As a couple of Conservative Members pointed out, when cases were referred to the Court of Appeal and it chose not to increase the sentence, the outcry that was heard before would be heard again; the position would be worse than before. The hon. Member for Leicester, East (Mr. Bruinvels) does not seem to understand—and, by God, his remarks have caused a lot of trouble in this country; he should exercise more responsibility in what he says— that the reporting of crime is notoriously inaccurate. His hon. Friends have referred to that.
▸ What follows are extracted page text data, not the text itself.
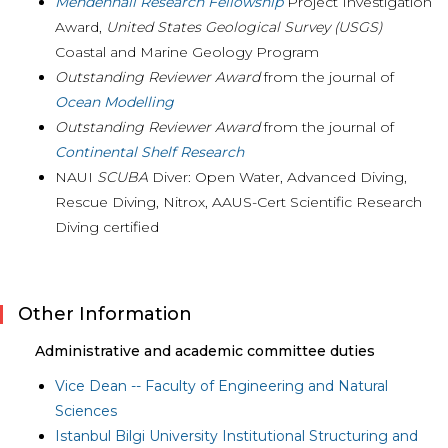
Mendenhall Research Fellowship
Project Investigation
Award
,
United States Geological Survey (USGS)
Coastal and Marine Geology Program
Outstanding Reviewer Award
from the journal of
Ocean Modelling
Outstanding Reviewer Award
from the journal of
Continental Shelf Research
NAUI
SCUBA
Diver: Open Water, Advanced Diving,
Rescue Diving, Nitrox, AAUS-Cert Scientific Research
Diving certified
Other Information
Administrative and academic committee duties
Vice Dean -- Faculty of Engineering and Natural
Sciences
Istanbul Bilgi University Institutional Structuring and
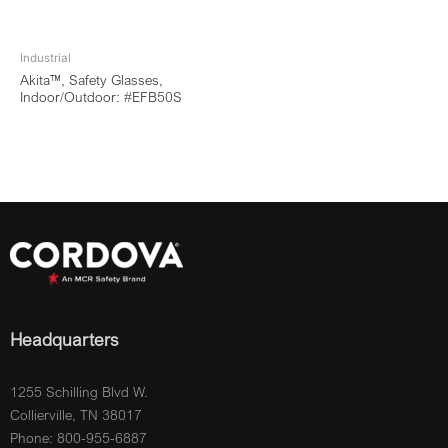
Industrial
Akita™, Safety Glasses,
Indoor/Outdoor: #EFB50S
Headquarters
1255 Schilling Blvd W.
Collierville, TN 38017
Phone: 800-955-6887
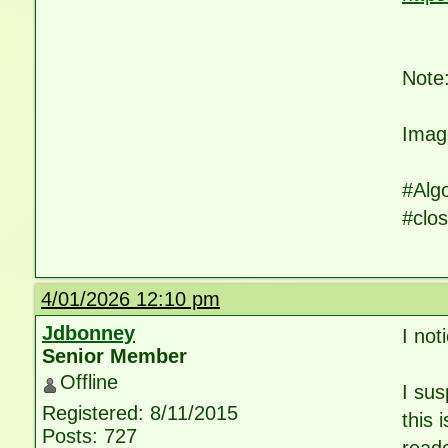
Note:
Imag
#Alg
#clos
4/01/2026 12:10 pm
Jdbonney
I not
Senior Member
Offline
I sus
Registered: 8/11/2015
this 
Posts: 727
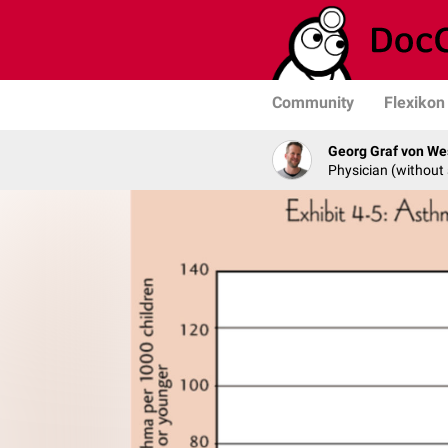
Community
Flexikon
Georg Graf von We
Physician (without 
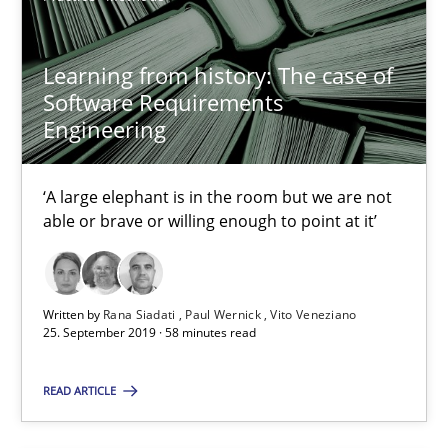
21 minutes
Learning from history: The case of
Software Requirements
Engineering
Data Science – the expanding frontier for Business Anal
Evaluating Business Analysts‘ role in the Data Driven Economy
‘A large elephant is in the room but we are not
able or brave or willing enough to point at it’
Methods
Skills
Written by
Rana Siadati
Paul Wernick
Vito Veneziano
25. September 2019 · 58 minutes read
Priyank Arora
READ ARTICLE
09.05.2019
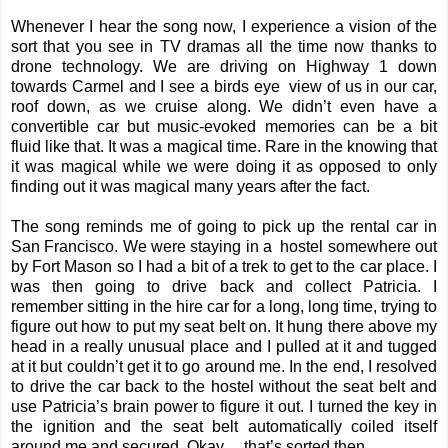
Whenever I hear the song now, I experience a vision of the
sort that you see in TV dramas all the time now thanks to
drone technology. We are driving on Highway 1 down
towards Carmel and I see a birds eye view of us in our car,
roof down, as we cruise along. We didn’t even have a
convertible car but music-evoked memories can be a bit
fluid like that. It was a magical time. Rare in the knowing that
it was magical while we were doing it as opposed to only
finding out it was magical many years after the fact.
The song reminds me of going to pick up the rental car in
San Francisco. We were staying in a hostel somewhere out
by Fort Mason so I had a bit of a trek to get to the car place. I
was then going to drive back and collect Patricia. I
remember sitting in the hire car for a long, long time, trying to
figure out how to put my seat belt on. It hung there above my
head in a really unusual place and I pulled at it and tugged
at it but couldn’t get it to go around me. In the end, I resolved
to drive the car back to the hostel without the seat belt and
use Patricia’s brain power to figure it out. I turned the key in
the ignition and the seat belt automatically coiled itself
around me and secured. Okay… that’s sorted then.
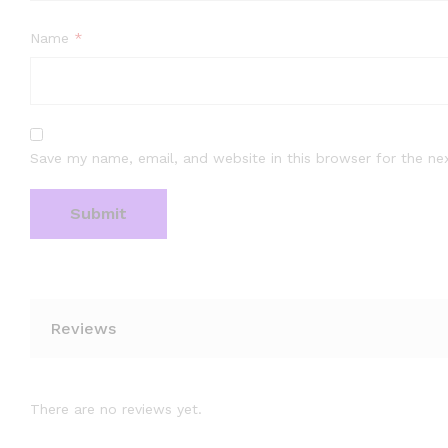
Name
*
Save my name, email, and website in this browser for the ne
Reviews
There are no reviews yet.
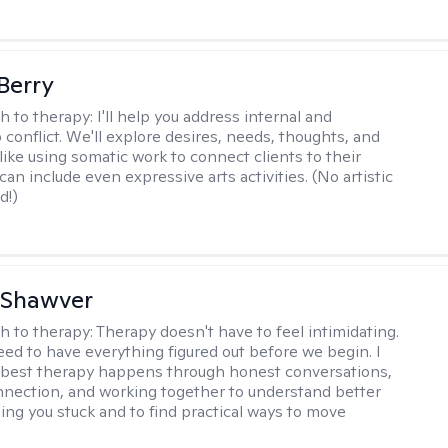
 Berry
h to therapy:
I'll help you address internal and
 conflict. We'll explore desires, needs, thoughts, and
like using somatic work to connect clients to their
an include even expressive arts activities. (No artistic
d!)
 Shawver
h to therapy:
Therapy doesn't have to feel intimidating.
eed to have everything figured out before we begin. I
 best therapy happens through honest conversations,
nection, and working together to understand better
ing you stuck and to find practical ways to move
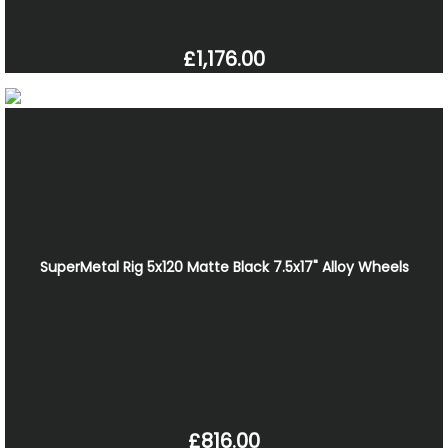
£1,176.00
SuperMetal Rig 5x120 Matte Black 7.5x17" Alloy Wheels
£816.00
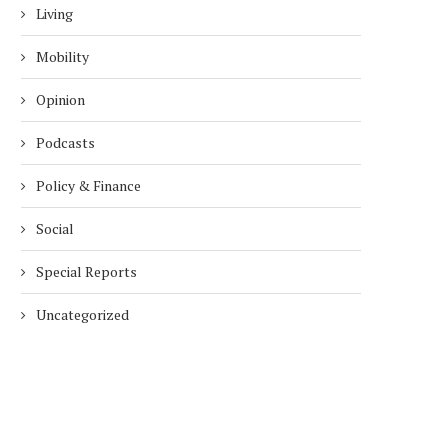
Living
Mobility
Opinion
Podcasts
Policy & Finance
Social
Special Reports
Uncategorized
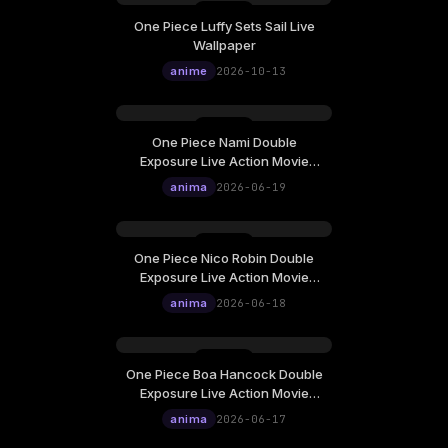
One Piece Luffy Sets Sail Live
Tuesday, October 13
Wallpaper
12:00
anime
2026-10-13
One Piece Nami Double
Friday, June 19
Exposure Live Action Movie
12:00
Poster Live Wallpaper
anima
2026-06-19
One Piece Nico Robin Double
Thursday, June 18
Exposure Live Action Movie
12:00
Poster Live Wallpaper
anima
2026-06-18
One Piece Boa Hancock Double
Wednesday, June 17
Exposure Live Action Movie
12:00
Poster Live Wallpaper
anima
2026-06-17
Not long ago, we saw some disgraceful reporting in the newspapers, which stated on their front pages that a young man had been given a life sentence for sticking a glass in a publican's face. But it was not even alleged in court that he had committed such an offence. The life sentence had been imposed for an event that took place five or six hours earlier, at a football match. No one was hurt; the young man had kicked out and sworn at a policeman. But the headlines in the British press stated that he had received a life sentence for "glassing" a publican, which the charge did not even mention.

The hon. Member for Leicester, East must take some responsibility for helping to whip up that hysteria. If the reporting of cases were more accurate—as the hon. and learned Member for Burton and the right hon. and learned Member for Warrington, South have said—we would have a little more confidence in the way that those cases were argued later in the courts. As it is, we can feel no such confidence. We must accept that the mood of hysteria encouraged by debates of this kind undermines the very aspects of our society that we are trying to protect. It undermines the whole concept of justice.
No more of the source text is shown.